Directions =
The lines below, from the one holding "ntsant, la chartreuse de" through the one holding "Paradisi Fiscali", are to be restated word for word, with all images left out.

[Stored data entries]
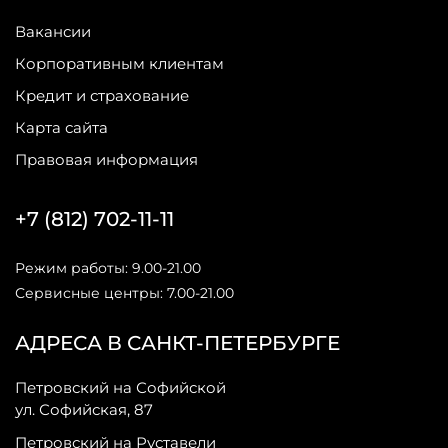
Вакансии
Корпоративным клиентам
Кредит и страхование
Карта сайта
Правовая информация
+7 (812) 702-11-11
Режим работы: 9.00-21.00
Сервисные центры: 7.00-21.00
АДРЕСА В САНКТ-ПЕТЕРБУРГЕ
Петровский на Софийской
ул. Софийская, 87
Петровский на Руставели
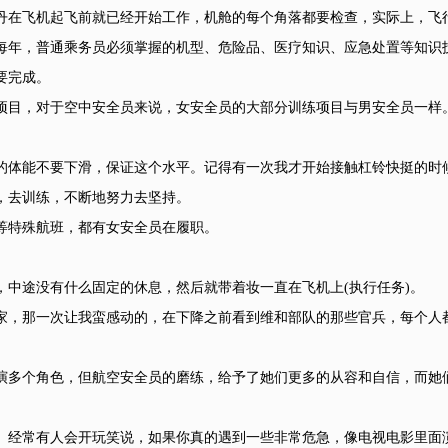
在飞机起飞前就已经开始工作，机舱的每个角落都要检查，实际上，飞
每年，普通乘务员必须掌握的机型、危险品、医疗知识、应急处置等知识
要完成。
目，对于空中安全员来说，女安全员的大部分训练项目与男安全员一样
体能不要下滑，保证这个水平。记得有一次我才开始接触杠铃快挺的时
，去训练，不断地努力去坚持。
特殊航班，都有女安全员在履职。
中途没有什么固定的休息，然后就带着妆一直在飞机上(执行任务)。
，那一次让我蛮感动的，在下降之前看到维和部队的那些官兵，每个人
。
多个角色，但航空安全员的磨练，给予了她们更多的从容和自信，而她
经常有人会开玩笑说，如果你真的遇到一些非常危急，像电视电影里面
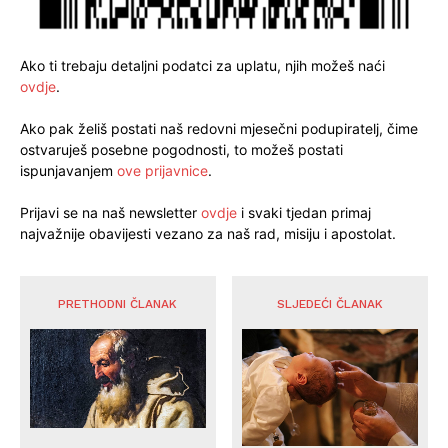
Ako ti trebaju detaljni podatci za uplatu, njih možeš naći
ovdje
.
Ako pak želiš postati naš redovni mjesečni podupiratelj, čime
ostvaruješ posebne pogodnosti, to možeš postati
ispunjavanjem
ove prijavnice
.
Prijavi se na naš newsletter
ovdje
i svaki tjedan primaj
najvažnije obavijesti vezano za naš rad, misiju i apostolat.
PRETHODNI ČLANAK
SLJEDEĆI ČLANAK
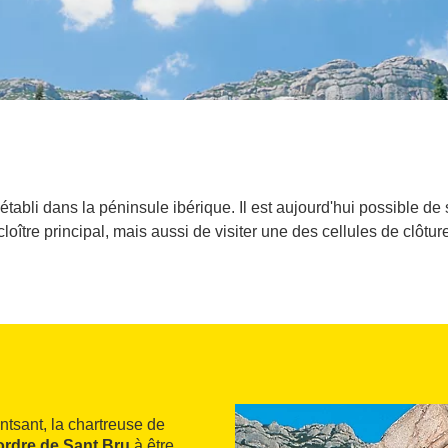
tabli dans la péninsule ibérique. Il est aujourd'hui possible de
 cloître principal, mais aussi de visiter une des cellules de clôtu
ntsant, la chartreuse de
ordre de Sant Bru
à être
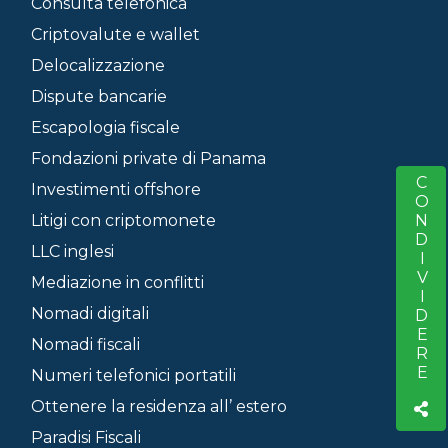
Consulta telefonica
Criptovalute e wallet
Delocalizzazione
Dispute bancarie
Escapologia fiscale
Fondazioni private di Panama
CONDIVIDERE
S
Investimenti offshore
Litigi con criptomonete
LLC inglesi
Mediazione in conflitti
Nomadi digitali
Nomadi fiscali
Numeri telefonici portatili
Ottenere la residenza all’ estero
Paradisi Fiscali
...
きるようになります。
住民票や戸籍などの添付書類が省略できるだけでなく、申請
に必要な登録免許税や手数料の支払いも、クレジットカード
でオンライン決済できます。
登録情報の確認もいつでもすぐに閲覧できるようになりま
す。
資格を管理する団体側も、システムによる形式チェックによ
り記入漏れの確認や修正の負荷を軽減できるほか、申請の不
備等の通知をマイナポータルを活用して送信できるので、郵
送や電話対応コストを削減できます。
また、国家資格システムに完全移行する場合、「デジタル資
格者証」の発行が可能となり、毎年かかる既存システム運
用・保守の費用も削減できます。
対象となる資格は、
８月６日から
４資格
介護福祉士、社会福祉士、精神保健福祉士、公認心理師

Problem solution =
ntsant, la chartreuse de
ordre de Sant Bru
à être
Consulta telefonica
Criptovalute e wallet
Delocalizzazione
Dispute bancarie
Escapologia fiscale
Fondazioni private di Panama
CONDIVIDERE
S
Investimenti offshore
Litigi con criptomonete
LLC inglesi
Mediazione in conflitti
Nomadi digitali
Nomadi fiscali
Numeri telefonici portatili
Ottenere la residenza all’ estero
Paradisi Fiscali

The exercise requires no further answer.